Accurately tracking history is critical to successful data mining. If your DW/BI system or external sources overwrite changes in a Type 1 fashion, your model will be associating current attribute values with historical behavior. This is particularly dangerous when integrating external data that might have only current attribute values. See the section Slowly Changing Dimensions in Chapter 2 for an example of how this might create problems.

Building the Case Sets

Build these datasets by defining data cleansing and transformation steps that build a data structure made up of individual observations or cases. Cases often contain repeating nested or child structures. These case sets are then fed into the data mining service. Its helpful to manage these tables independent of the data warehouse itself. Keep the data mining case sets in their own database, on their own server if necessary. The process of building the case sets is typically very similar to the regular ETL process. It usually involves a set of transformations and full table scans that actually generate a resulting dataset that gets loaded into the data mining database.

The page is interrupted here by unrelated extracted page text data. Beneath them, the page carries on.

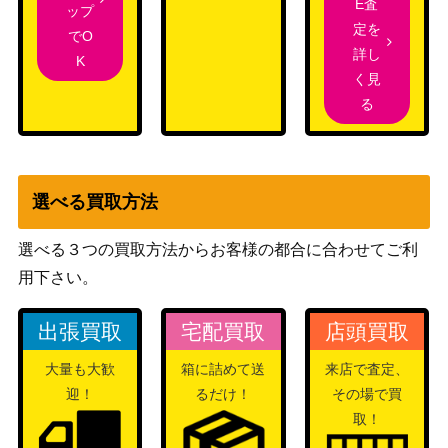
E査
Anniversary Rabbi
ブシロード
ップ
定を
t モカ【GU/WE46-
（「ご注文はうさぎです
2,000
でO
詳し
21SP】
か？」10th Anniversary）
K
く見
“純真無垢な心”シ
ブシロード
る
ルフィエット (MT
（無職転生 ～異世界行ったら
2,000
I/S83-022SP)
本気だす～）
“Seven Rabbits Si
ブシロード
ns”真手凛【GU/W
（「ご注文はうさぎです
3,000
選べる買取方法
E46-43SP】
か？」10th Anniversary）
“反乱の宣誓”キャ
選べる３つの買取方法からお客様の都合に合わせてご利
ブシロード
シアン・アンドー
用下さい。
（プレミアムブースター /
1,700
【SW/SE47-05S
STAR WARS Vol.2）
P】
出張買取
宅配買取
店頭買取
ラヴィサン・ショ
ブシロード
18,500
大量も大歓
箱に詰めて送
来店で査定、
コラ 高垣 楓【IM
（アイドルマスター シンデレ
迎！
るだけ！
その場で買
C/W115-093SP】
ラガールズ Next Twinkle!）
取！
世界一幸せな作家
ブシロード
18,000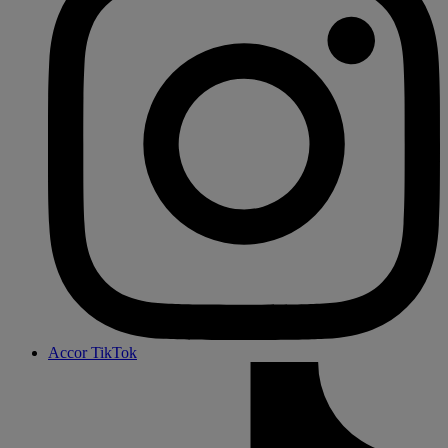
Accor TikTok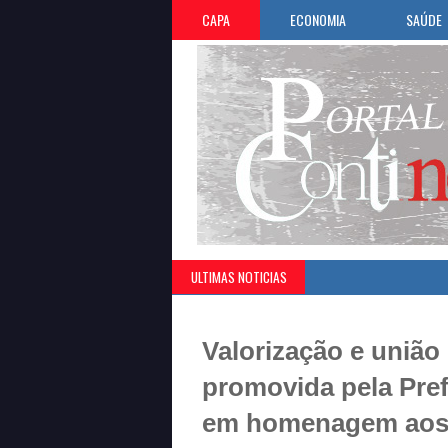
CAPA
ECONOMIA
SAÚDE
ULTIMAS NOTICIAS
Valorização e união
promovida pela Pre
em homenagem aos s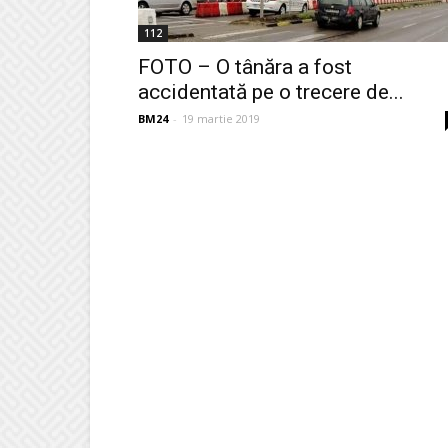
112
FOTO – O tânăra a fost
accidentată pe o trecere de...
BM24
-
19 martie 2019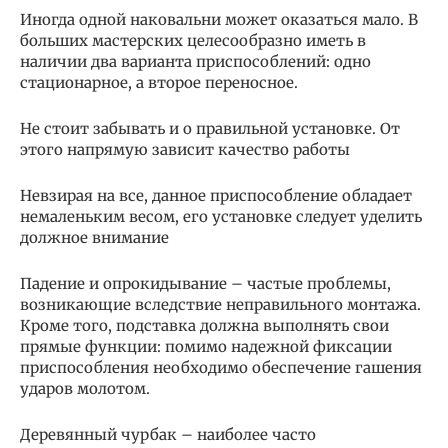
Иногда одной наковальни может оказаться мало. В
больших мастерских целесообразно иметь в
наличии два варианта приспособлений: одно
стационарное, а второе переносное.
Не стоит забывать и о правильной установке. От
этого напрямую зависит качество работы
Невзирая на все, данное приспособление обладает
немаленьким весом, его установке следует уделить
должное внимание
Падение и опрокидывание – частые проблемы,
возникающие вследствие неправильного монтажа.
Кроме того, подставка должна выполнять свои
прямые функции: помимо надежной фиксации
приспособления необходимо обеспечение гашения
ударов молотом.
Деревянный чурбак – наиболее часто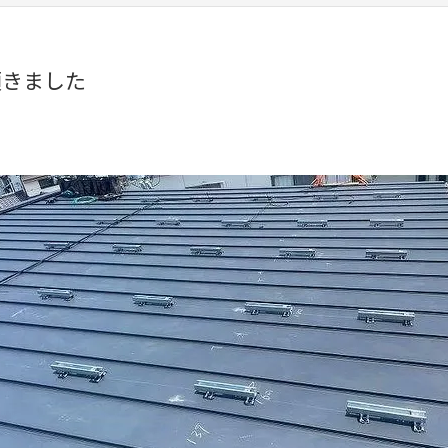
頂きました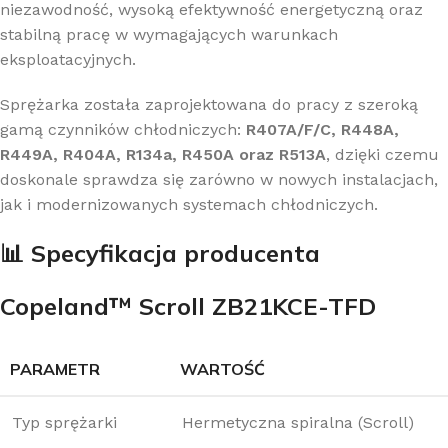
niezawodność, wysoką efektywność energetyczną oraz
stabilną pracę w wymagających warunkach
eksploatacyjnych.
Sprężarka została zaprojektowana do pracy z szeroką
gamą czynników chłodniczych:
R407A/F/C, R448A,
R449A, R404A, R134a, R450A oraz R513A
, dzięki czemu
doskonale sprawdza się zarówno w nowych instalacjach,
jak i modernizowanych systemach chłodniczych.
📊 Specyfikacja producenta
Copeland™ Scroll ZB21KCE-TFD
PARAMETR
WARTOŚĆ
Typ sprężarki
Hermetyczna spiralna (Scroll)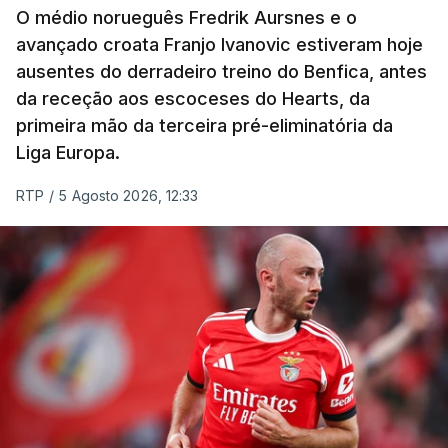
O médio norueguês Fredrik Aursnes e o
mais rápido, a sete segundos, enquanto o italiano
avançado croata Franjo Ivanovic estiveram hoje
Luca Giaimi (UAE Emirates) e o russo Artem Nych
ausentes do derradeiro treino do Benfica, antes
(Anicolor-Campicarn), vencedor das últimas duas
da receção aos escoceses do Hearts, da
edições da Volta, terminaram na quarta e quinta
primeira mão da terceira pré-eliminatória da
posições, respetivamente, a nove e 14 segundos.
Liga Europa.
Na quinta-feira, o pelotão vai percorrer os 157,1
RTP
/
5 Agosto 2026, 12:33
quilómetros entre Lourinhã a Queluz, em Sintra, na
primeira das 10 etapas da 87.ª edição, com duas
contagens de terceira categoria nos derradeiros
50 quilómetros.
TÓPICOS
Lourinhã Queluz
,
Madison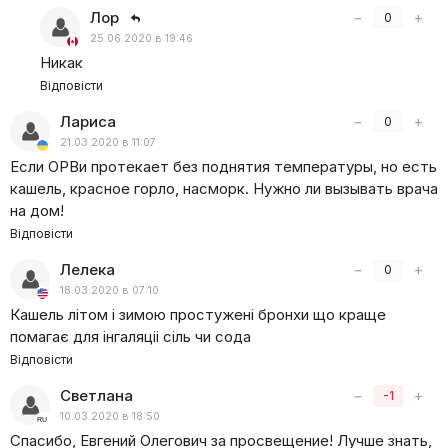
Лор
−
+
0
25.06.2020 в 19:46
Никак
Відповісти
Лариса
−
+
0
21.03.2020 в 11:07
Если ОРВи протекает без поднятия температуры, но есть
кашель, красное горло, насморк. Нужно ли вызывать врача
на дом!
Відповісти
Лелека
−
+
0
18.03.2020 в 07:10
Кашель літом і зимою простужені бронхи що краще
помагає для інгаляціі сіль чи сода
Відповісти
Светлана
−
+
-1
10.03.2020 в 18:50
Спасибо, Евгений Олегович за просвещение! Лучше знать,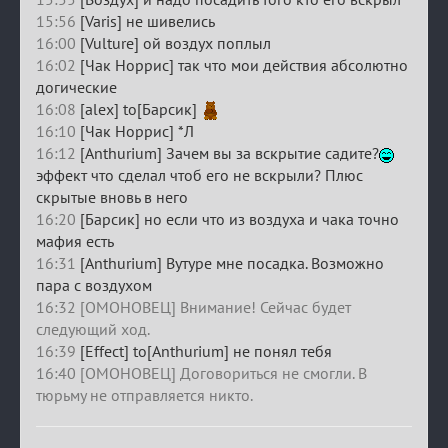
15:56
[Varis] не шивелись
16:00
[Vulture] ой воздух поплыл
16:02
[Чак Норрис] так что мои действия абсолютно
догические
16:08
[alex] to[Барсик]
16:10
[Чак Норрис] *Л
16:12
[Anthurium] Зачем вы за вскрытие садите?
эффект что сделал чтоб его не вскрыли? Плюс
скрытые вновь в него
16:20
[Барсик] но если что из воздуха и чака точно
мафия есть
16:31
[Anthurium] Вутуре мне посадка. Возможно
пара с воздухом
16:32 [ОМОНОВЕЦ] Внимание! Сейчас будет
следующий ход.
16:39
[Effect] to[Anthurium] не понял тебя
16:40 [ОМОНОВЕЦ] Договориться не смогли. В
тюрьму не отправляется никто.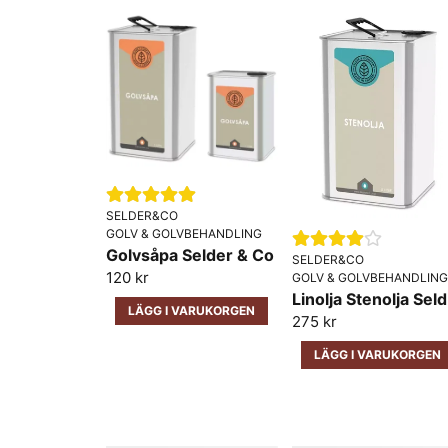
SELDER&CO
GOLV & GOLVBEHANDLING
Golvsåpa Selder & Co
SELDER&CO
120 kr
GOLV & GOLVBEHANDLING
Li
LÄGG I VARUKORGEN
275 kr
LÄGG I VARUKORGEN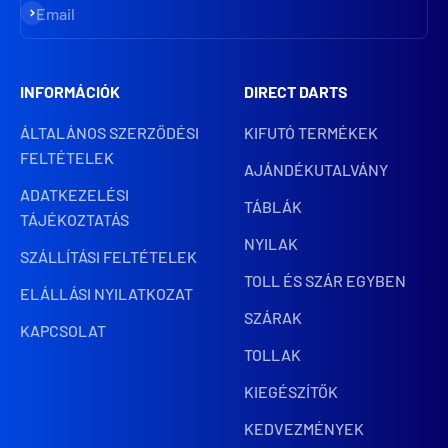
Iratkozz fel
Email
INFORMÁCIÓK
DIRECT DARTS
ÁLTALÁNOS SZERZŐDÉSI
KIFUTÓ TERMÉKEK
FELTÉTELEK
AJÁNDÉKUTALVÁNY
ADATKEZELÉSI
TÁBLÁK
TÁJÉKOZTATÁS
NYILAK
SZÁLLÍTÁSI FELTÉTELEK
TOLL ÉS SZÁR EGYBEN
ELÁLLÁSI NYILATKOZAT
SZÁRAK
KAPCSOLAT
TOLLAK
KIEGÉSZÍTŐK
KEDVEZMÉNYEK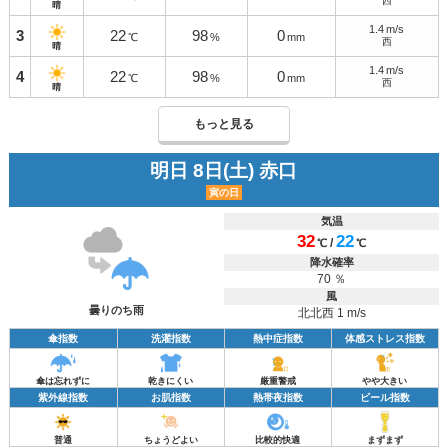
西
晴
1.4
m/s
3
22
98
0
℃
%
mm
西
晴
1.4
m/s
4
22
98
0
℃
%
mm
西
晴
もっと見る
明日 8日(土) 赤口
寅の日
気温
32
22
/
℃
℃
降水確率
70 ％
風
曇りのち雨
北北西 1 m/s
傘指数
洗濯指数
熱中症指数
体感ストレス指数
傘は忘れずに
乾きにくい
厳重警戒
やや大きい
紫外線指数
お肌指数
熱帯夜指数
ビール指数
普通
ちょうどよい
比較的快適
まずまず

There are two main approaches to data preparation in the SQL Server 2005 environment. Folks who come from an SQL/relational background will be inclined to write SQL scripts, saving the results to separate case set tables that become inputs to the DM process.

Note	Creating case sets can also be done through views if you are creative enough with your SQL. We dont recommend this because if underlying data changes (like when new rows are added), the mining model may change for no apparent reason.

Folks who come from an ETL background will be more comfortable using Integration Services to merge, cleanse and prepare the data mining case sets. The Integration Services approach has some advantages in that there are many transformation components built into the Integration Services toolbox. Integration Services can also more easily pull data from external sources and in different formats and can be used to deposit the prepared case set wherever it is needed, in a variety of formats.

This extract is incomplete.